Extracted page text data
════════
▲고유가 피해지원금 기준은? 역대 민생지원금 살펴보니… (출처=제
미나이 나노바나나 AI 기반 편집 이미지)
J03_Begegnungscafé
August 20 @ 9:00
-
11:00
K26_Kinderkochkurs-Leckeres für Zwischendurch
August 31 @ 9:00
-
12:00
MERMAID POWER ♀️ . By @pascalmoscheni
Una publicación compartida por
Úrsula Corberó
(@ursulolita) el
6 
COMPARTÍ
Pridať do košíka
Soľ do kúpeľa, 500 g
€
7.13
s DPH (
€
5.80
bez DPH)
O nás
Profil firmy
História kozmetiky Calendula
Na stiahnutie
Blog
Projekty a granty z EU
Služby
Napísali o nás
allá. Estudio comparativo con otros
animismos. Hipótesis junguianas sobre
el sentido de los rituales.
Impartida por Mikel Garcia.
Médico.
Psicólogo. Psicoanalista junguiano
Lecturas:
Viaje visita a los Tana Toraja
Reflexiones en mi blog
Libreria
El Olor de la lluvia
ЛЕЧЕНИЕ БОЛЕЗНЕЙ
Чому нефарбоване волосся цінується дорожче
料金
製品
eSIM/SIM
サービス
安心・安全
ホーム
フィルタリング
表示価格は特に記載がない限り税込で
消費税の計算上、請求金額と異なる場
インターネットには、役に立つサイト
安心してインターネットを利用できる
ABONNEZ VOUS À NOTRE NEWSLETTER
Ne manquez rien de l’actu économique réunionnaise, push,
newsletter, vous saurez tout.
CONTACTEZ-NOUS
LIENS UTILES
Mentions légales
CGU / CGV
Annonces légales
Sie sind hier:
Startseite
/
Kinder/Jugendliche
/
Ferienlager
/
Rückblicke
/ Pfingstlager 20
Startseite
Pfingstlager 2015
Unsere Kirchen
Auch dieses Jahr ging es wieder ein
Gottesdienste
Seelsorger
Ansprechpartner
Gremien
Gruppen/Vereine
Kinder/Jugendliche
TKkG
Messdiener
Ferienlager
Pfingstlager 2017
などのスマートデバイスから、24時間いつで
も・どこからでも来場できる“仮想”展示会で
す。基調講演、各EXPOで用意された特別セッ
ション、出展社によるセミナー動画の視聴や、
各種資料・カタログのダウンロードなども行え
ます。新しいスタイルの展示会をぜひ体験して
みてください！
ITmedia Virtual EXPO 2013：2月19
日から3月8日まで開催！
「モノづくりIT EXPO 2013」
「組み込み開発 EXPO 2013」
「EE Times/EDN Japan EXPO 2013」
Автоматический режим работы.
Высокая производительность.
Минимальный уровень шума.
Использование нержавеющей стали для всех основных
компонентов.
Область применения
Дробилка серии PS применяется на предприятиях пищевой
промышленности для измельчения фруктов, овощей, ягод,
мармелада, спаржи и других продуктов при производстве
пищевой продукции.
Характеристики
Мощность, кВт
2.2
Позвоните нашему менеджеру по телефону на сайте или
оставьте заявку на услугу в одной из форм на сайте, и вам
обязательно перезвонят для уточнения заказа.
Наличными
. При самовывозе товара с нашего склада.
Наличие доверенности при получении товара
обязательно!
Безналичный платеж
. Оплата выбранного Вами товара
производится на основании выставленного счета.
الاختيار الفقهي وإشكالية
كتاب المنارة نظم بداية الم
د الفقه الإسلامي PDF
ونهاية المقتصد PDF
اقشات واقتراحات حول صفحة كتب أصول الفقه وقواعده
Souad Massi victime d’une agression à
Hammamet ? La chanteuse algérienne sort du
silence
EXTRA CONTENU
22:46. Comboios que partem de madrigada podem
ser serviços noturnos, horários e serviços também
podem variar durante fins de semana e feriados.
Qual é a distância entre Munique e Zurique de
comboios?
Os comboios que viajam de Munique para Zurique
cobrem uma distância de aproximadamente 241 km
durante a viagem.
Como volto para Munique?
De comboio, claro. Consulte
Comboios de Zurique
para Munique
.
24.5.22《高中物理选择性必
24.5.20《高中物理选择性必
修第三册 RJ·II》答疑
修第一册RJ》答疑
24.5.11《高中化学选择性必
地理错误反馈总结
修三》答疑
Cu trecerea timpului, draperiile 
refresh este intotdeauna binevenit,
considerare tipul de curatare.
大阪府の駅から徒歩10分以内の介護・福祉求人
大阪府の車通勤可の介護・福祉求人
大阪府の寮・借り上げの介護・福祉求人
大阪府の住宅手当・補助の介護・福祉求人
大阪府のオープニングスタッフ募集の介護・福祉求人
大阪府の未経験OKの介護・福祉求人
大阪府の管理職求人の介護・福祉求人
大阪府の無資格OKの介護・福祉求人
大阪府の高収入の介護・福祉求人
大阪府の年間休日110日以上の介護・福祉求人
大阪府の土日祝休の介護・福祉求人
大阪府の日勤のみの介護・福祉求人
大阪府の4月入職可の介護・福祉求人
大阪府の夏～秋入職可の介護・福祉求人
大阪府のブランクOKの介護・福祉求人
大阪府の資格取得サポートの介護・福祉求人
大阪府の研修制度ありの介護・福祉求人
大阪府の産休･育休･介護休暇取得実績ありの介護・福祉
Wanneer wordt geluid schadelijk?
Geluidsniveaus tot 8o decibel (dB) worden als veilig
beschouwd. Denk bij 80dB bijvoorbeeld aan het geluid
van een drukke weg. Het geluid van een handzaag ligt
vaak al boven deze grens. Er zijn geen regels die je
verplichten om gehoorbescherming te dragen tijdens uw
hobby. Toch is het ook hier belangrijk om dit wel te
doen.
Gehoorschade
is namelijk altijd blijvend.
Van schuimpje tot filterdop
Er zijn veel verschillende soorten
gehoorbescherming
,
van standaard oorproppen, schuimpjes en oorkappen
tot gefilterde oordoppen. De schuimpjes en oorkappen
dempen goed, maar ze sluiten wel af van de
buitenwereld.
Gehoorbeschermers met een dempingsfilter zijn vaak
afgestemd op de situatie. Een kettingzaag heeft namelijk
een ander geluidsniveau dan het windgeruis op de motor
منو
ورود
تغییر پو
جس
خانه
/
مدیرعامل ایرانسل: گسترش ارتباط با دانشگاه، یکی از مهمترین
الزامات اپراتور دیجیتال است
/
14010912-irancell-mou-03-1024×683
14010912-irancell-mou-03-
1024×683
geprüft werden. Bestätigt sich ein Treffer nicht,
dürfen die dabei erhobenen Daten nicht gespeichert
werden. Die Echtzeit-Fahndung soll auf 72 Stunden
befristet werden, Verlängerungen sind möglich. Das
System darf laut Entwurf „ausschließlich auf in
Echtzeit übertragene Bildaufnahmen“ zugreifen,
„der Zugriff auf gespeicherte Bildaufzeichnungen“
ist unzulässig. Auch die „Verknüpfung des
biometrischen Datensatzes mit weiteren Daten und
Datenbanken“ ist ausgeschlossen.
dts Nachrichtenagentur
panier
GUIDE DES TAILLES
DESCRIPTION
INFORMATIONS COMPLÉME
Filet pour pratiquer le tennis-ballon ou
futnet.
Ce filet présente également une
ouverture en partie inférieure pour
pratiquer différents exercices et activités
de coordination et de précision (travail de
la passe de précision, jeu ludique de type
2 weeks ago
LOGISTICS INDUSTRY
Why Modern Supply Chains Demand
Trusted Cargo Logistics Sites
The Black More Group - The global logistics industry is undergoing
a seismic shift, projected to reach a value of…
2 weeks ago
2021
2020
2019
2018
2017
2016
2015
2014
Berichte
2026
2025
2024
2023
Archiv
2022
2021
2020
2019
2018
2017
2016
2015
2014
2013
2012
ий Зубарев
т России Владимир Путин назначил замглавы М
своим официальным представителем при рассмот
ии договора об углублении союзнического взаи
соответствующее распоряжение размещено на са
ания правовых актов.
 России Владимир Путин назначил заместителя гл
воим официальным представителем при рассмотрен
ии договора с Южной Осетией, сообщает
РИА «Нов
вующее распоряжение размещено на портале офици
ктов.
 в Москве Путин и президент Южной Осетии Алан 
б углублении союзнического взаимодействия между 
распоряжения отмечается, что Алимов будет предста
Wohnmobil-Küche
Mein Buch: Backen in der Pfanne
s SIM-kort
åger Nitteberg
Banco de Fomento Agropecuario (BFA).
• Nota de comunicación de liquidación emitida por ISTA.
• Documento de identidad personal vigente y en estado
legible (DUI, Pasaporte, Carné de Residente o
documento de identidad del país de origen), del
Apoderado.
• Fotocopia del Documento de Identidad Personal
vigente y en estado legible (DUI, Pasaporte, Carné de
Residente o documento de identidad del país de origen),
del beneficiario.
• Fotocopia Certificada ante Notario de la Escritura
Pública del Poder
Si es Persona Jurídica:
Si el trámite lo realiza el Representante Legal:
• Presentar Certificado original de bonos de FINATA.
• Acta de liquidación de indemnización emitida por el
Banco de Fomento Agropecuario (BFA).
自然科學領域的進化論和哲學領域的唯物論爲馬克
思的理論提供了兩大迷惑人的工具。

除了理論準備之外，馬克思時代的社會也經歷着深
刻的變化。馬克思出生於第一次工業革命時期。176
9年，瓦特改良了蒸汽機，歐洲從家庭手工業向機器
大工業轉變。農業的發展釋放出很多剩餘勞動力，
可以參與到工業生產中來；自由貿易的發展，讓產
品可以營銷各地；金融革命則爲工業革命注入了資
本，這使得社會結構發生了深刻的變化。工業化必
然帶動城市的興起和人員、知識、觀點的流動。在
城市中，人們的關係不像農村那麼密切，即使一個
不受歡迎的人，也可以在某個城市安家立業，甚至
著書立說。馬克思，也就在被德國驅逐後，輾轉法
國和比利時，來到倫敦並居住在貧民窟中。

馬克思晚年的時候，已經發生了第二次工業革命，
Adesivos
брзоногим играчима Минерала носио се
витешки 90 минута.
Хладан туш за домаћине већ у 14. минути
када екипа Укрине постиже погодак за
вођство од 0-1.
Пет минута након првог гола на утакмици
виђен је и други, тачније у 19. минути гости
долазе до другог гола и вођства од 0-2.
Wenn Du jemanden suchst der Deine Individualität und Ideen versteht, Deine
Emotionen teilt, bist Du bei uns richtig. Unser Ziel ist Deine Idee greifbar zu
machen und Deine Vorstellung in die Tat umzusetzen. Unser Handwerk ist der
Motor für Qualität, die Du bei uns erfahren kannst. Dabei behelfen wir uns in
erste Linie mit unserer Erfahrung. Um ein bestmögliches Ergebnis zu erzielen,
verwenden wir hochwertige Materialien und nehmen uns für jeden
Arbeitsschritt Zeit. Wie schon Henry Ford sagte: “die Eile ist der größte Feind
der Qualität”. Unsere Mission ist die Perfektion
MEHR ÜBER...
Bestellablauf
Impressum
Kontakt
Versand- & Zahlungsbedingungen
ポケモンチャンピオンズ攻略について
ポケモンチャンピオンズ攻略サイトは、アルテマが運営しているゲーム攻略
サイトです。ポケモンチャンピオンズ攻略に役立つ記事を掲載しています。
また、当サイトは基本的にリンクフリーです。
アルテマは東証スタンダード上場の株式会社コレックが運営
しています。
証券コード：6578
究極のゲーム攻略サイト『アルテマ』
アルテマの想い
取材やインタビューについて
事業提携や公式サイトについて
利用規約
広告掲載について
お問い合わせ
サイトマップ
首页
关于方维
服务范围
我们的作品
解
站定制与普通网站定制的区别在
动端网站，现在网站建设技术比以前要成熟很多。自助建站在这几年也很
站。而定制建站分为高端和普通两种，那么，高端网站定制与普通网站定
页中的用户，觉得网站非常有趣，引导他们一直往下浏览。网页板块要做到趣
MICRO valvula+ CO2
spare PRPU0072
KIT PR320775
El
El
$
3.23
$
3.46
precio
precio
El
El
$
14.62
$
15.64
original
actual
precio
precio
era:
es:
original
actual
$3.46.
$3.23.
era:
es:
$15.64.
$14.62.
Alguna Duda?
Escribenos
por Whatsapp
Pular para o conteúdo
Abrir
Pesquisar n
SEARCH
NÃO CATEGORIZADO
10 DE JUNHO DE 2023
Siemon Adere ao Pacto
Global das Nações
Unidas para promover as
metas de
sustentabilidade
════════
#### TASK ITEM
From the records above, tally every line that contains the string "Pasaporte"; the reply consists of that number alone.

#### WRITTEN ANSWER
2